The classic [organic tieguanyin], a.k.a. Iron Goddess of Mercy, topped the straight oolong charts. It is medium-roasted and lightly-oxidized, using traditional bamboo coal baking techniques. Most of our oolong drinkers like the flavored options, however, and mango was the top flavor of choice.

Green Tea

Overall, [organic Jasmine Green] did the best. There’s something about the delicate aroma of jasmine that really adds to the flavor of a good green tea. Of the unflavored, unscented green teas, it was Dragonwell (longjing) by a big margin!

White Tea

Our new Shou Mei narrowly edged out the [Yin-Zhen Silver Needles Supreme], even though it hasn’t made it to our website yet.
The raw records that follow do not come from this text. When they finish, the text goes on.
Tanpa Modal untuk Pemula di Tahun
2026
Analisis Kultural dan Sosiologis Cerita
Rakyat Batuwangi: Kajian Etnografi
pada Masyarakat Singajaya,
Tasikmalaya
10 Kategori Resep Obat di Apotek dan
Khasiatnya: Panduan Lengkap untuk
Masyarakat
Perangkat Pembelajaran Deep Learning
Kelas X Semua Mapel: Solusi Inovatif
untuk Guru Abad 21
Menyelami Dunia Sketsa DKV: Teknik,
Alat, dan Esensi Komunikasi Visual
On the flavored side, the [Peach Blossom White] blew away all of the competition. We don’t serve many cups of it hot, but it’s far and away the most popular iced tea at the bar.

Pu-Erh

It’s really hard to pin this one down. We get one answer if we measure sales by the ounce of loose-leaf tea sold, but a very different answer if we take into consideration all of the compressed pu-erh (beeng cha, tuo cha, brick, and so forth). In total mass, this year’s winner would have to be ripe “wild” pu-erh bricks from 2005.

Earl Grey

We have nine different Earl Grey blends, but the organic, fair trade [Ancient Tree Earl Grey] has not only been the number one Earl Grey, but has held a spot in our top three sellers overall for as long as we’ve been selling tea.

Masala Chai

In 2013, we made a scary move. We dropped the Rishi organic masala chai that had been our number-one selling tea and replaced it with a house blend. Several house blends, actually. Our house chai, which is made with estate-grown Assam and our own masala spice blend, did reasonably well, but then serendipity stepped in. We were experimenting around with a caffeine-free option, and blended our spices with rooibos and caramel. The first cup we brewed, Doug looked at me and said, “Oh my God! This is a ginger cookie in a cup!” We named it [Ginger Cookie Chai], and it became our top masala chai, and one of the best-selling teas overall. It also makes a great molasses cookie recipe!

The Holly family

Yerba maté has always been a good seller for us, so we decided to add the other two members of the holly family that produce caffeine: guayusa and yaupon. [Guayusa] became a staff favorite, and soon surpassed yerba maté. It’s an amazing drink that we just can’t get enough of!

Rooibos

We sell a lot of rooibos, and I am still surprised that the green rooibos outsells red rooibos by a factor of three. Yes, [Green Rooibos], which most Americans haven’t even heard of, is one of the top 15 sellers out of the 150+ teas and tisanes we sell. When it comes to flavored rooibos, [Montana Gold], a caffeine-free blend from our friends at Montana Tea & Spice not only handily tops the list of rooibos-based blends, but was our #1 seller overall.

Other herbals

When you think of herbal tea, what’s the first herb that pops into your mind? Probably chamomile. Personally, I’m not a big chamomile drinker, which probably explains why none of my chamomile blends compete with [Evening in Missoula], another complex and wonderful blend from Montana Tea & Spice.


While writing this blog post, I was drinking an organic Iron Goddess of Mercy (tieguanyin), as I so often do. It’s a soft and flavorful oolong that’s lightly baked and medium oxidized. I usually use my leaves at least three or four times, brewing it with 175-degree water. I make my first infusion light (2 1/2 minutes), and then add 30 second to each subsequent infusion.